The center set Mildred up with Regional One Health Nurse Practitioner Marye Bernard to oversee her medical care. She helped Mildred reduce her viral count until it is undetectable in blood tests.
“I’ve been undetectable for the past 10 years,” she says proudly. “It’s allowed me to be healthy and to be the mom I want to be. It’s allowed me to travel the world as an ambassador for HIV patients and treatments.”
The center staff also assisted Mildred with getting her GED. “Members of the staff showed up at my graduation,” she says with a catch in her throat. “My family wasn’t there, but they were. They are my family.”
Then something happened that Mildred never expected to happen again. She met a man who didn’t run away when he learned she was HIV-positive. They fell in love and got married. Once again, members of the Adult Special Care Center attended this very special event in Mildred’s life.
“They’ve never missed a milestone,” Mildred says. “My children know everyone at the center—every case manager, every doctor, every nurse, because these are their aunts and uncles. We are family.”

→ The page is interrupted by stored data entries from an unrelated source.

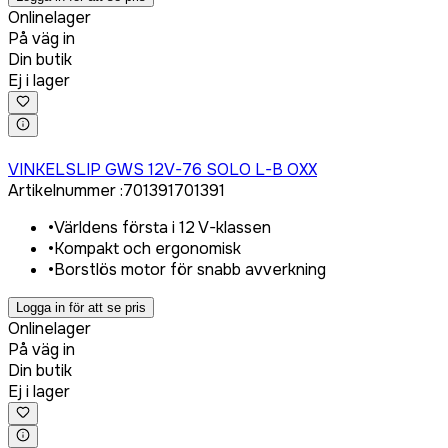
Onlinelager
På väg in
Din butik
Ej i lager
Logga in för att köpa
VINKELSLIP GWS 12V-76 SOLO L-B OXX
Artikelnummer
:
701391
701391
•
Världens första i 12 V-klassen
•
Kompakt och ergonomisk
•
Borstlös motor för snabb avverkning
Logga in för att se pris
Onlinelager
På väg in
Din butik
Ej i lager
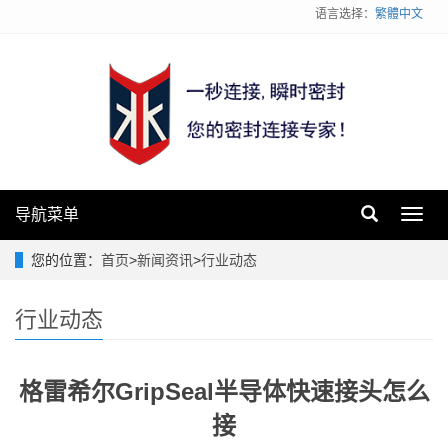
语言选择：
繁體中文
导航菜单
Toggl
navig
您的位置：
首页
>
新闻资讯
>
行业动态
行业动态
格雷希尔GripSeal半导体快速接头怎么
接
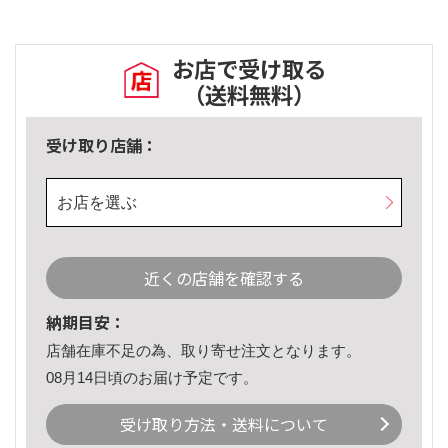
お店で受け取る
（送料無料）
受け取り店舗：
お店を選ぶ
近くの店舗を確認する
納期目安：
店舗在庫不足の為、取り寄せ注文となります。
08月14日頃のお届け予定です。
受け取り方法・送料について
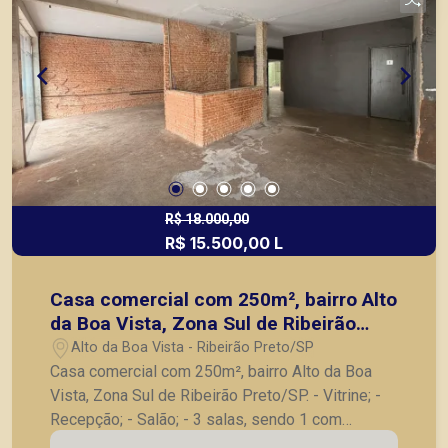
Preto.
R$ 18.000,00
R$ 15.500,00 L
Casa comercial com 250m², bairro Alto
da Boa Vista, Zona Sul de Ribeirão
Preto/SP.
Alto da Boa Vista - Ribeirão Preto/SP
Casa comercial com 250m², bairro Alto da Boa
Vista, Zona Sul de Ribeirão Preto/SP. - Vitrine; -
Recepção; - Salão; - 3 salas, sendo 1 com
banheiro completo e 1 com copa de apoio; - 3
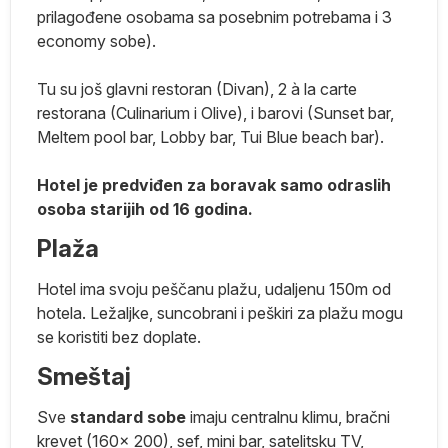
prilagođene osobama sa posebnim potrebama i 3
ko
economy sobe).
e
Tu su još glavni restoran (Divan), 2 à la carte
restorana (Culinarium i Olive), i barovi (Sunset bar,
j
Meltem pool bar, Lobby bar, Tui Blue beach bar).
no
Hotel je predviđen za boravak samo odraslih
,
osoba starijih od 16 godina.
Plaža
ik
Hotel ima svoju peščanu plažu, udaljenu 150m od
e
hotela. Ležaljke, suncobrani i peškiri za plažu mogu
se koristiti bez doplate.
Smeštaj
Sve
standard sobe
imaju centralnu klimu, bračni
krevet (160x 200), sef, mini bar, satelitsku TV,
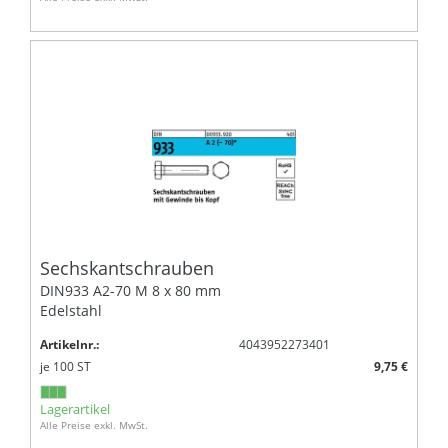
Sechskantschrauben
DIN933 A2-70 M 8 x 80 mm
Edelstahl
Artikelnr.:
4043952273401
je
100
ST
9,75 €
Lagerartikel
Alle Preise exkl. MwSt.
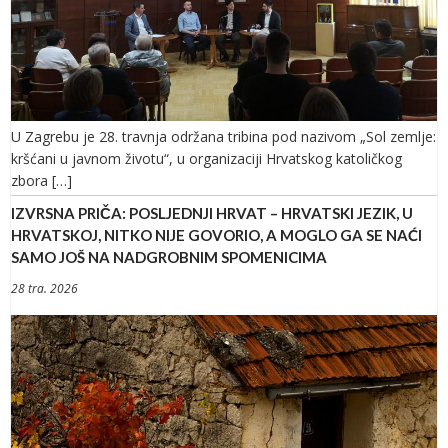
U Zagrebu je 28. travnja održana tribina pod nazivom „Sol zemlje:
kršćani u javnom životu“, u organizaciji Hrvatskog katoličkog
zbora […]
IZVRSNA PRIČA: POSLJEDNJI HRVAT – HRVATSKI JEZIK, U
HRVATSKOJ, NITKO NIJE GOVORIO, A MOGLO GA SE NAĆI
SAMO JOŠ NA NADGROBNIM SPOMENICIMA
28 tra. 2026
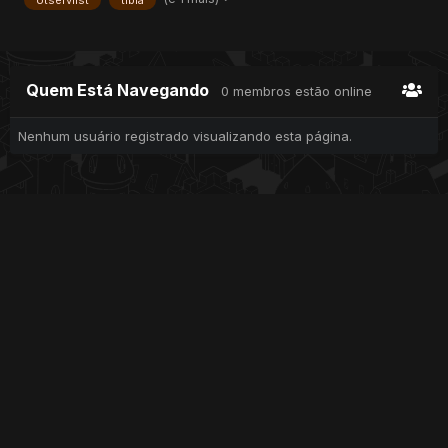
otservlist
tibia
Quem Está Navegando
0 membros estão online
Nenhum usuário registrado visualizando esta página.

“I think that place is heaven-sent,” she says. “When I went there, I forgot about my circumstances. I forgot about my diagnosis. I slowly became Mildred again. And it felt so good to be me again.”
Today, Mildred gives back by mentoring newly diagnosed HIV patients at the Mid- South nonprofit organization Friends for Life. She’s quick to refer people to the center. “I tell people that this is the place that renewed my hope and taught me to love myself again. I am who I am today because of the wonderful people at the Adult Special Care Center.”